This was the battle that should have ended the War of the Roses. In 1461 Edward IV of the House of York had successfully seized the throne. Henry VI was captured and the Lancastrian Prince of Wales Edward of Westminster and his mother Queen Margaret of Anjou fled to France. England settled into a calm after the first phase of the War of the Roses. Nine years later the peace broke down. Edward alienated his cousin Richard Neville, Earl of Warwick by marrying the widow of a Lancastrian sympathizer Elizabeth Woodville instead of the princess chosen for him. Warwick along with Edward’s ambitious brother George, Duke of Clarence revolted and fled to France. There they allied with their old enemy Queen Margaret and invaded England.
Taken by surprise, it was the turn of Edward and his youngest (and most loyal) brother Riichard to flee. Edward IV returned in March 1471. George of Clarence defected to his brother. On April 14, 1471 Warwick was defeated and killed in a confusing battle fought in the fog at Barnet. Henry VI was recaptured by Edward IV. Delayed by storms, Queen Margaret and Prince Edward landed in England the same day as the Battle of Barnet. After learning of the disaster of Barnet they decided to gamble for the throne instead of returning to France. They decided to link up with the armies being raised in Wales by Jasper Tudor (uncle of the future Henry VII). Edward IV gave pursuit and caught up with the Lancastrians at Tewkesbury on the River Severn.
Forced to give battle, the Lancastrians were routed with most of their casualties coming in the rout. Edward of Westminister was captured in a grove by George, Duke of Clarence (who had sworn him fealty the previous year) and summarily executed. He was the only Prince of Wales to die in battle. Two days later the Duke of Somerset and the surviving Lancastrian leaders who had sought refuge in Tewkesbury abbey were executed. The Battle of Tewkesbury essentially eliminated the Lancastrian cause. Dispirited by the death of her only son Queen Margaret surrendered. Henry VI was murdered the day Edward IV returned to London.

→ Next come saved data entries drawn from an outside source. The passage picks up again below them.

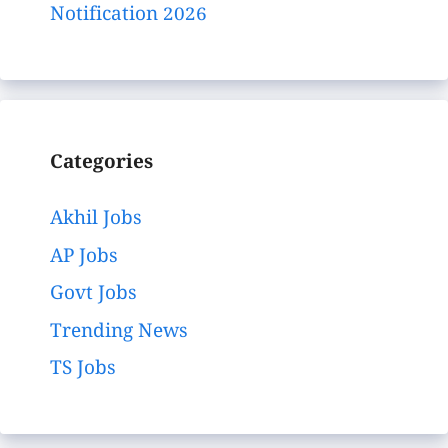
Notification 2026
Categories
Akhil Jobs
AP Jobs
Govt Jobs
Trending News
TS Jobs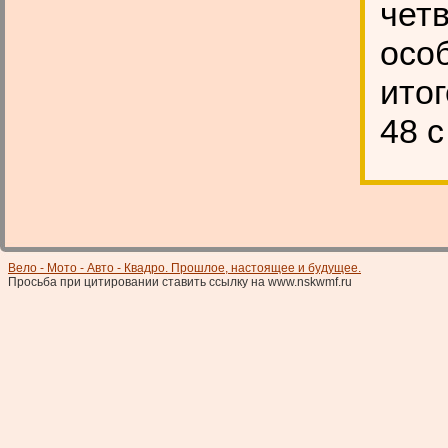
чет
особ
итог
48 
Вело - Мото - Авто - Квадро. Прошлое, настоящее и будущее.
Просьба при цитировании ставить ссылку на www.nskwmf.ru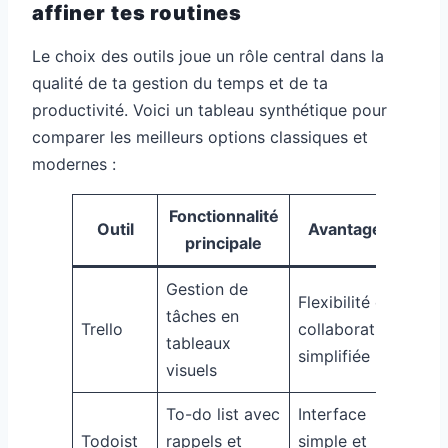
affiner tes routines
Le choix des outils joue un rôle central dans la
qualité de ta gestion du temps et de ta
productivité. Voici un tableau synthétique pour
comparer les meilleurs options classiques et
modernes :
Fonctionnalité
Outil
Avantage clé
A
principale
Gestion de
Flexibilité et
tâches en
I
Trello
collaboration
tableaux
é
simplifiée
visuels
To-do list avec
Interface
U
Todoist
rappels et
simple et
p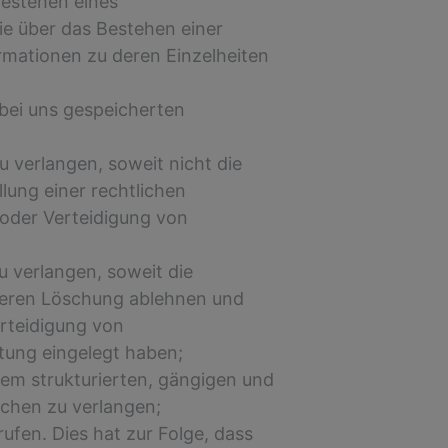
Bestehen eines
ie über das Bestehen einer
ormationen zu deren Einzelheiten
 bei uns gespeicherten
verlangen, soweit nicht die
lung einer rechtlichen
 oder Verteidigung von
 verlangen, soweit die
r deren Löschung ablehnen und
rteidigung von
tung eingelegt haben;
nem strukturierten, gängigen und
ichen zu verlangen;
ufen. Dies hat zur Folge, dass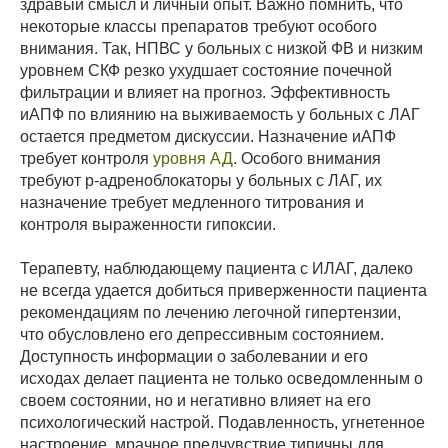
здравый смысл и личный опыт. Важно помнить, что
некоторые классы препаратов требуют особого
внимания. Так, НПВС у больных с низкой ФВ и низким
уровнем СКФ резко ухудшает состояние почечной
фильтрации и влияет на прогноз. Эффективность
иАПФ по влиянию на выживаемость у больных с ЛАГ
остается предметом дискуссии. Назначение иАПФ
требует контроля
уровня АД
. Особого внимания
требуют р-адреноблокаторы у больных с ЛАГ, их
назначение требует медленного титрования и
контроля выраженности гипоксии.
Терапевту, наблюдающему пациента с ИЛАГ, далеко
не всегда удается добиться приверженности пациента
рекомендациям по лечению легочной гипертензии,
что обусловлено его депрессивным состоянием.
Доступность информации о заболевании и его
исходах делает пациента не только осведомленным о
своем состоянии, но и негативно влияет на его
психологический настрой. Подавленность, угнетенное
настроение, мрачное предчувствие типичны для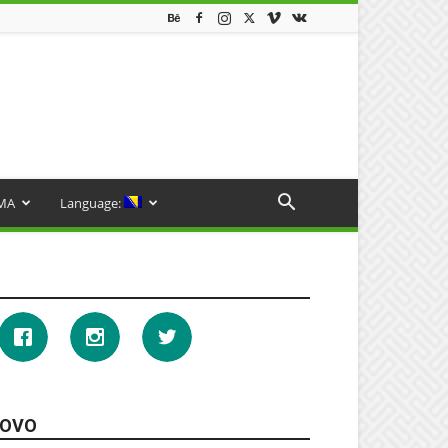
MA
Language:
OVO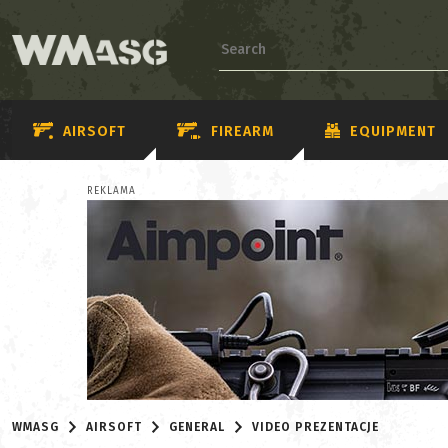
AIRSOFT
FIREARM
EQUIPMENT
REKLAMA
WMASG
AIRSOFT
GENERAL
VIDEO PREZENTACJE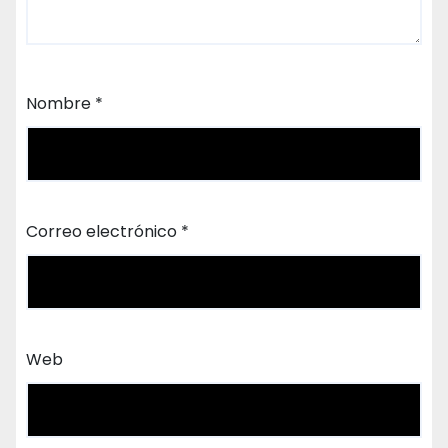
Nombre
*
Correo electrónico
*
Web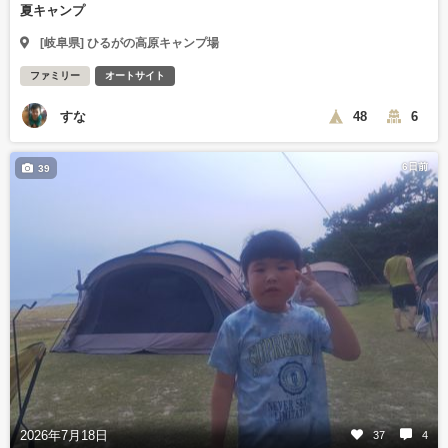
夏キャンプ
[岐阜県] ひるがの高原キャンプ場
ファミリー
オートサイト
すな
48
6
6日前
39
2026年7月18日
37
4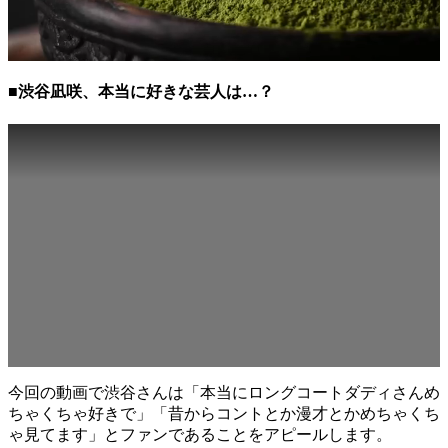
■渋谷凪咲、本当に好きな芸人は…？
今回の動画で渋谷さんは「本当にロングコートダディさんめ
ちゃくちゃ好きで」「昔からコントとか漫才とかめちゃくち
ゃ見てます」とファンであることをアピールします。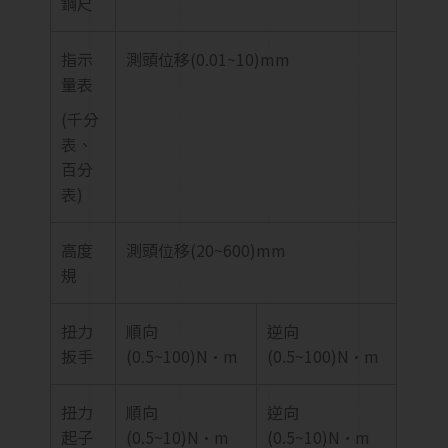
鋼尺
指示
測頭位移(0.01~10)mm
量表
(千分
表、
百分
表)
高度
測頭位移(20~600)mm
規
扭力
順向
逆向
扳手
(0.5~100)N·m
(0.5~100)N·m
扭力
順向
逆向
起子
(0.5~10)N·m
(0.5~10)N·m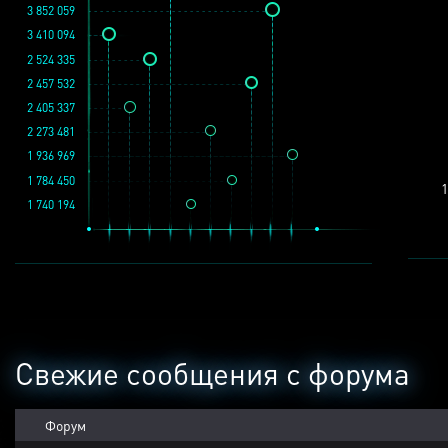
3 852 059
3 410 094
2 524 335
2 457 532
2 405 337
2 273 481
1 936 969
1 784 450
1
1 740 194
Свежие сообщения с форума
Форум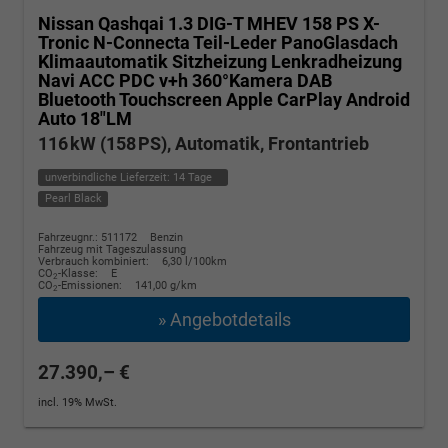
Nissan Qashqai
1.3 DIG-T MHEV 158 PS X-
Tronic N-Connecta Teil-Leder PanoGlasdach
Klimaautomatik Sitzheizung Lenkradheizung
Navi ACC PDC v+h 360°Kamera DAB
Bluetooth Touchscreen Apple CarPlay Android
Auto 18"LM
116 kW (158 PS), Automatik, Frontantrieb
unverbindliche Lieferzeit:
14 Tage
Pearl Black
Fahrzeugnr.: 511172
Benzin
Fahrzeug mit Tageszulassung
Verbrauch kombiniert:
6,30 l/100km
CO
-Klasse:
E
2
CO
-Emissionen:
141,00 g/km
2
» Angebotdetails
27.390,– €
incl. 19% MwSt.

The heir of Lancaster was now the young Henry Tudor whose lineage was tainted by bastardy. England was at peace and Edward IV lived the rest of his days in hedonistic prosperity. This battle should have ended the War of the Roses. Unfortunately Edward’s unfortunate marriage and his excessive favoritism towards his wife’s Woodville relations made it impossible. The treacherous George, Duke of Clarence was arrested and executed a few years later. On his death Edward IV named the loyal Richard of Gloucester regent for his son but the Woodville’s tried to have the young Edward V crowned and proclaimed of age. With a precedent for the judicial murder of a royal Duke just a few years old, the stage was set for Richard’s military coup and the inevitable stage of events that led to his usurpation of the throne for self-preservation. This gave a new lease of life on the moribund Lancastrian cause and eventually led to the Battle of Bosworth that finally ended the war of the Roses.